Der Staatsanwaltschaft liegt inzwischen ein abschließendes Sachverständigen-Gutachten zum Hergang des Unfalls vor, bei dem mehrere Wagen der Regionalbahn von Garmisch-Partenkirchen nach München umgestürzt waren. Zum Inhalt des Gutachtens äußerte sich die Staatsanwaltschaft nicht. Die Deutsche Bahn teilte auf Anfrage mit, das Gutachten komme zu dem Ergebnis, dass "beschädigte Betonschwellen primär ursächlich für den Unfall" gewesen seien. "Mit diesem Gutachten bestätigt sich unsere Vermutung - schadhafte Betonschwellen führten zu diesem tragischen Unfall." Direkt nach dem Unfall habe man mit Sonderinspektionen begonnen und zahlreiche Betonschwellen dieser Art ausgetauscht. "Zudem kontrollieren wir unsere Schwellen noch engmaschiger", erklärte die Bahn.

Auf schadhafte Betonschwellen als mutmaßlichen Auslöser des Unfalls hatte ein Jahr nach dem Unglück auch die Bundesstelle für Eisenbahn-Unfalluntersuchung in einem Zwischenbericht verwiesen. In dem Bericht heißt es, ein "Mangel am Oberbau", also an der Schienentrasse, sei "primär ursächlich" gewesen. Gegen die Herstellerfirma dieser Betonschwellen hegt die Staatsanwaltschaft München II auch weiterhin keinen Verdacht auf Gesetzesverstöße. Hier gibt es keine Ermittlungen.

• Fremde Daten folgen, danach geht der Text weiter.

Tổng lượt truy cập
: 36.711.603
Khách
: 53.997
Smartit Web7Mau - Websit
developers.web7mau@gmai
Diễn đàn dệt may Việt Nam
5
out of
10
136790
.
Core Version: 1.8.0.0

Nach dem Zugunglück von Burgrain hatte die Deutsche Bahn ihre Strecken in aller Eile genauer untersucht und zunächst zahlreiche sogenannte Langsamfahrstellen eingerichtet, welche die Fahrpläne vielerorts hinfällig werden ließen. Besonders betroffen war das Werdenfelsnetz rund um Garmisch-Partenkirchen. Hier ist die Bahn immer noch weit vom Normalbetrieb entfernt. So ist die schon seit vielen Monaten nicht mehr befahrene Strecke von Garmisch-Partenkirchen nach Mittenwald noch bis mindestens 7. Oktober gesperrt, weil eine marode Stützmauer saniert werden muss.

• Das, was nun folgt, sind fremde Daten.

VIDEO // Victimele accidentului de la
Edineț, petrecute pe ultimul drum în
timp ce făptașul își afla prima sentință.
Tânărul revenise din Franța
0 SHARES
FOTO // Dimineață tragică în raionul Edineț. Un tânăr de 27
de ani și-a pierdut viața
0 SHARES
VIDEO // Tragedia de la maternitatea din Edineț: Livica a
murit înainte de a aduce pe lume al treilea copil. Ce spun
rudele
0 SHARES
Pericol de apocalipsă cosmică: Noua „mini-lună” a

Auch der Zugverkehr von Mittenwald weiter nach Seefeld in Tirol und Innsbruck ist seit mehreren Tagen unterbrochen, weil nach einem Unwetter auf österreichischer Seite bei Scharnitz eine Mure die Gleise verschüttet hat. Auf der Strecke von Garmisch-Partenkirchen über Reutte nach Pfronten bauen die Österreichischen Bundesbahnen, weshalb hier voraussichtlich bis 5. Oktober ebenfalls keine Züge fahren.